ディープラーニングってよく聞く言葉だけど、何がすごいかよくわからなかった
最近、よく聞く「機械学習・ディープラーニング」。
ご縁があって仕事で学生さんと会うことも多いんですが、学生さんにどんな研究してますか。と聞いていみると、「機械学習・ディープラーニング」と言う方もすごく多くなってきた印象です。
どことなく馴染みのある言葉になってきたけど、僕自身、それがなんなのか、どうすごいのかがよく分かってなくて気持ち悪かったんですね。
なので、機械学習や統計学の本を買ってみるものの、積み本になりつつあったので、まずはとっつきやすいこの本を読んでみることにしました。
人工知能の歴史とディープラーニング
帯が「イヴの時間」ということもあり、なんとなく気になっていた本でした(笑)
実際に読み終わった今でも、できるだけ平易な内容で書いて下さった本なのだろう。と感じ取れるくらい読みやすく、コンピュータサイエンスを少しかじったことのあるひとであれば、理解もしやすいであろう文体でした。
人工知能の歴史と種類
1950年ごろから現代に至るまで、人工知能には3度のブームがあったと書かれていました。
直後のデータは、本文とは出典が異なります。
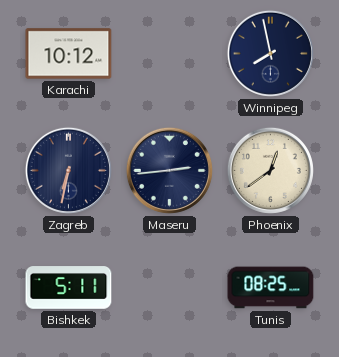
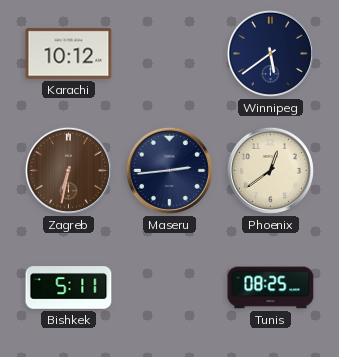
Winnipeg: 7:58 -> 5:39
Zagreb dial: navy -> brown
(意訳)
- アルゴリズムによる複雑な数学的な処理が実現する
- 検索・探索などにより、複雑な条件を扱った処理が実現する
- 機械学習により大きなサンプルデータからおおよそ適切な解を導けるようになる
そして、今ディープラーニングが登場し、新たな人工知能へのブレークスルーがやってきたのだと。
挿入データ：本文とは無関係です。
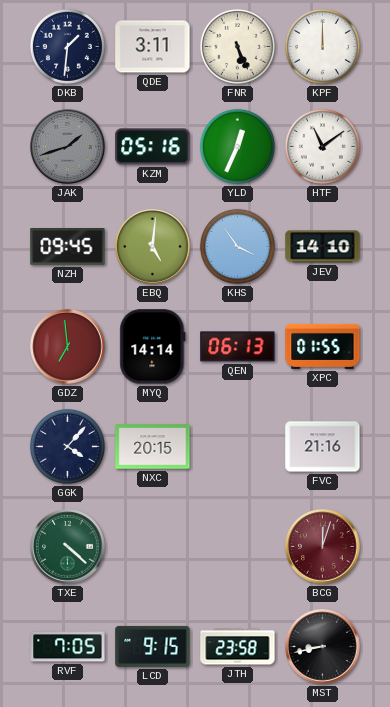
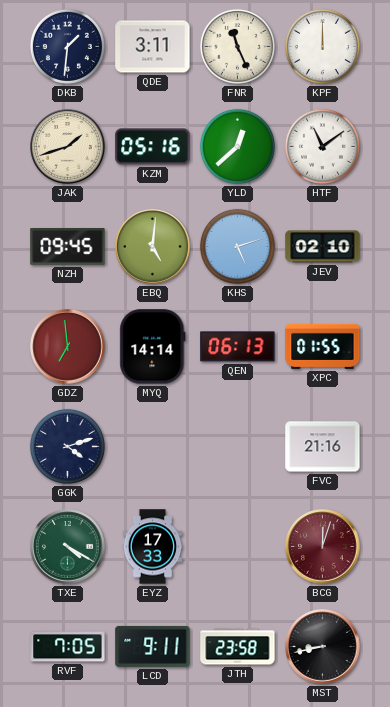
FNR: 5:26 -> 11:26
JAK dial: grey -> cream
YLD: 12:34 -> 12:38
KHS: 3:54 -> 5:12
JEV: 14:10 -> 02:10
GGK: 4:07 -> 4:12
NXC: 20:15 -> none
TXE: 4:22 -> 4:20
EYZ: none -> 17:33
LCD: 9:15 -> 9:11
1つ目や2つ目は、現代でプログラミングをする人であれば当たり前のように使っているものではありますが、かつての人たちにとっては現代以上にすごい可能性を感じるものだったのが驚きでした。 そして、期待感の膨らみと、現実的な技術の落とし所にがっかりすることも多かったようです。
ディープラーニング
そして、ディープラーニングの凄さも、本を読み進めるうちに納得していけます。
これまでは上記で言う機械学習により、多数の教師データから取り出したい特徴を抽出し、特徴に応じた分類をしていたようです。
たとえば、多数の手書きの「あ」という文字を学習し、「あ」の文字の特徴を取り出し、学習したデータ以外の「あ」の文字を「あ」と認識する。みたいな。
ディープラーニングはその「特徴」を一つの教師データから取り出せるような方法を実現したようです。とりわけ画像処理の分野において。(と本の中ではありましたが、今ではそれ以外のメディアでも対応できているんだろうか)
多数の教師データを入力し、特徴を見出し、とある正解のデータに分類するのが従来の機械学習であれば、ディープラーニングは一つの入力データから特徴を取り出し、同じデータを出力できるようにする。そしてそれを多層に繰り返し、真の特徴を抽出し、それを分類のコアとするようです。
すごい説明がまどろっこしくて、下手くそな気がするので、別の例で説明します。
ディープラーニング、例えるなら
誰かが書いた「あ」という文字が人間にとって「あ」と認識できる特徴をまず取り出します。
この特徴を元に誰かが書いた「あ」を同じように再現することが可能です。
更に、先ほど取り出した特徴の「特徴」を取り出します。
もちろん、この更に取り出された特徴を元に1回目に取り出した特徴を再現することが可能です。
これを何度か繰り返すことにより、真の「あ」の特徴を取り出すことで、分類器(分類するロジック)を作ることが可能になるそうです。
特徴を取り出すには、かなり多くの計算をしなければならないそうですが、一旦取り出した特徴を用いた分類はすごく高速にできるんだとか。
教師データが少なく済むし、分類器として正確なものを用意できるのも納得だし、ディープラーニングが深層学習と言われる所以もぼんやり見えてきました。
ディープラーニングと脳が何かを捉えるとき
人間が何かを覚えるとき、たとえば「りんご」を「りんご」と認識するには、何度もりんごを見て、両親からこれは「りんご」だと教えられ、色味や形、匂いや触った感じの「特徴」から「りんご」を「りんご」として、認識できるようになるようです。
今回書籍で話のあったディープラーニングは、視覚(画像)からのみの特徴を分析するようですが、応用が進めば様々な感覚(センサー)からの入力により、人間のように「りんご」を「りんご」として認識できる日がくるのかもしれない。
そんな未来がやってきそうな感じが本を読み進める程に感じてこられ、わくわくしてくるような一冊でした。
補足
僕が本を1度読んでみての理解なので、深くディープラーニングを理解している方には不適切・誤った表現や理解があるかと思いますが、その時には優しく教えて下さい。
ともあれ、「人工知能は人間を超えるか」おもしろかったです。もう一度読み返したい。